Дверь, впрочем, вскоре отворилась, и на пороге появилась модно, но неряшливо одетая горничная. Она подозрительно осмотрела мой провинциальный покрой и отрывисто спросила:

— Вам чего-с?

Я сказал «чего» и настойчиво попросил доложить г-же Корделиной о моем прибытии. Горничная молча захлопнула дверь перед моим носом и исчезла. Прошло довольно долго, пока дверь снова отверзлась и наперсница г-жи Корделиной появилась обратно. На этот раз она выглядела менее сурово и проводила меня до залы, где мне предложено было обождать, лукавым и испытующим взглядом.

Зала была как зала — шаблонная приемная зала доктора средней руки: олеографии по стенам, альбомы и «Нива» в переплете на круглом столе, покрытом вылинявшей ковровой скатертью, трельяж с цветами у окна и в углах, на выкрашенных под мрамор тумбочках, дешевые канделябры. Исключение из шаблона составляло изящное черного дерева пианино, приткнутое у самого входа и нарушавшее докторскую симметрию. На пианино валялись свертки нот, истрепанное либретто «Боккаччо» и клочок простой серой бумаги, на котором карандашом было нацарапано:

Повеска Г-же Карделиной

13 Майя Спиктакль

Синя Борода

Начало 8 ча.

Я не знаю почему, но эта театральная «повеска» показалась мне очень характерной, как бы живым отражением, по своей пошлости и безграмотности, того гнусного опереточного мирка, откуда она исходила.
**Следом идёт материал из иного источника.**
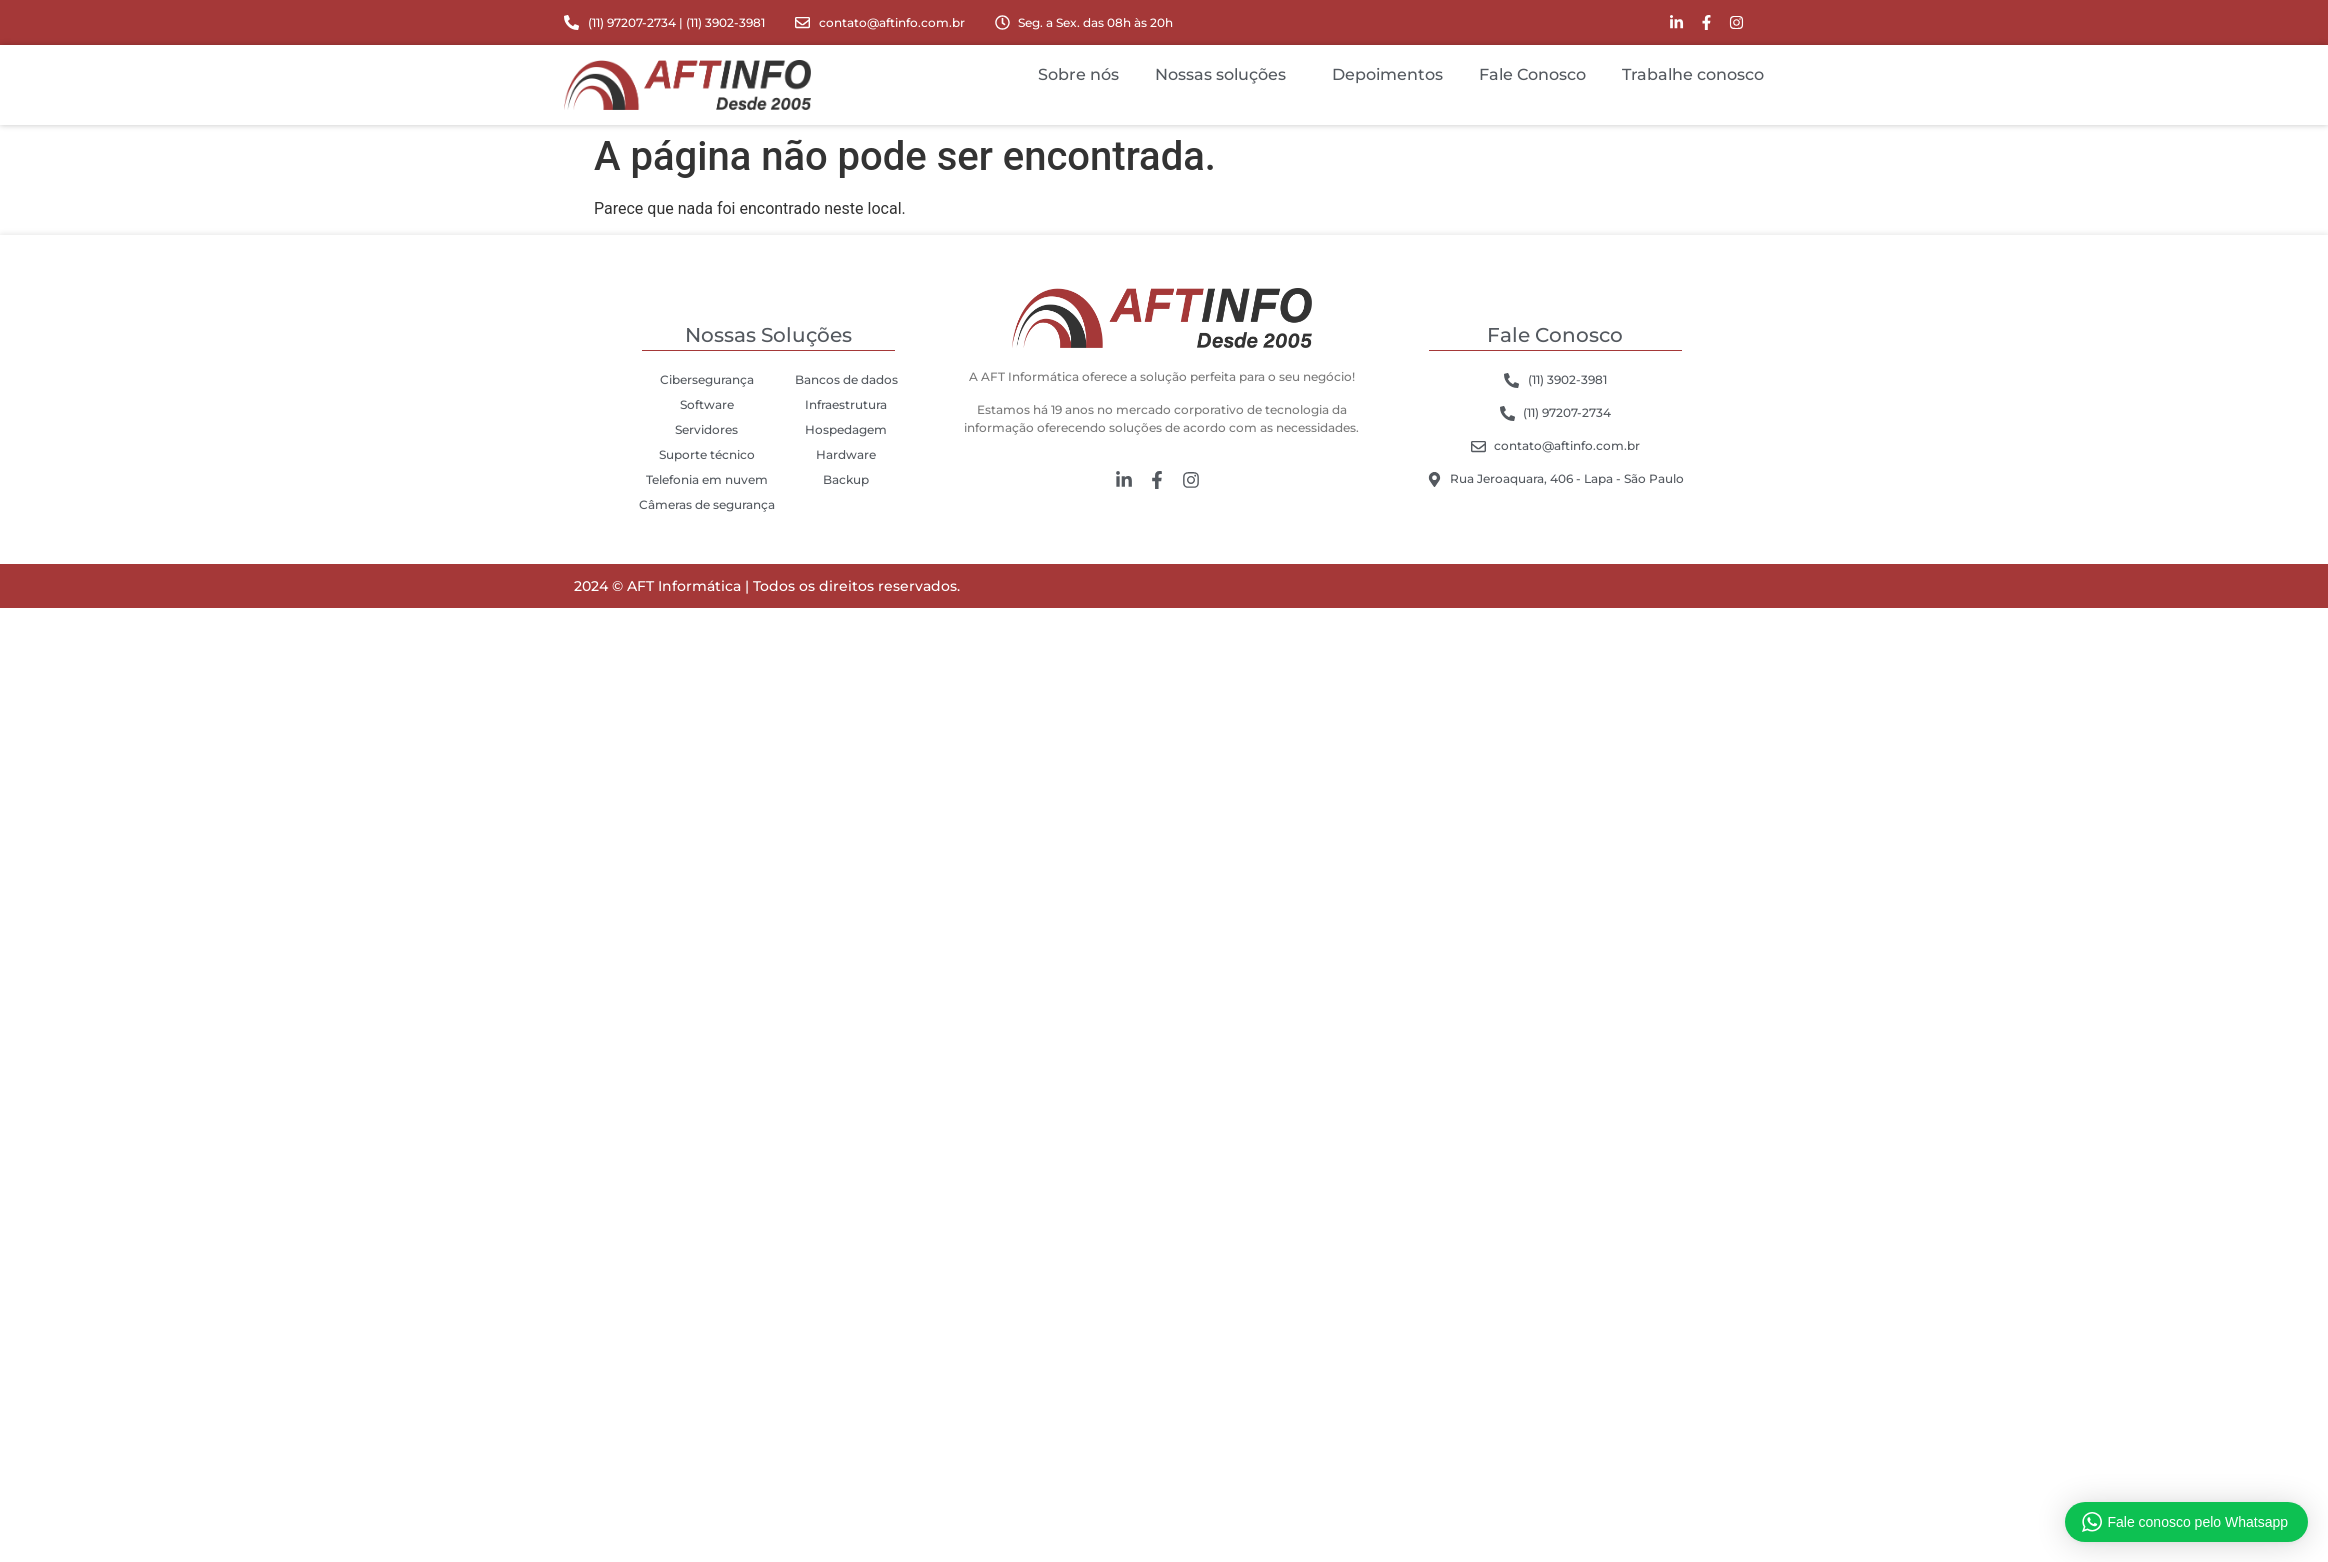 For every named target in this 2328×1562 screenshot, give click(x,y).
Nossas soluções (1225, 75)
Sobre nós (1078, 74)
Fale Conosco (1532, 74)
Впрочем, это отчасти подготавливало меня ко всем печальным неожиданностям, которые могли воспоследовать за этой ничтожной повесткой…

Но вот портьера, маскировавшая дверь следующей комнаты, шелохнулась, и передо мной предстала… актриса Корделина…

«Опереточная актриса»!.. В этом одном слове было все — и ее осуждение, и мое разочарование; разочарование тем большее, что актриса Корделина при утреннем освещении выглядела совсем не той яркой красавицей, какою мне она показалась накануне, в сказочном царстве короля Бобеша: Марта заметно похудела, под глазами темнели полоски и нервический румянец выступал пятнами на бледном и утомленном лице; но глазки, эти чудесные глаза-маяки, смотрели еще выразительнее и глубже. По странному совпадению она была в том самом пестром васильеостровском капоте, в котором она некогда так вдохновенно декламировала сказку Майкова о прекрасной султанше и влюбленном рабе. Смысл сказки оставался и теперь, после трехлетней разлуки, все тот же: она была все та же недоступная султанша, а я — все тот же влюбленный и робкий невольник. Некоторое время мы смотрели друг на друга молча, как бы стараясь выпытать по глазам, что произошло с каждым за эти три года.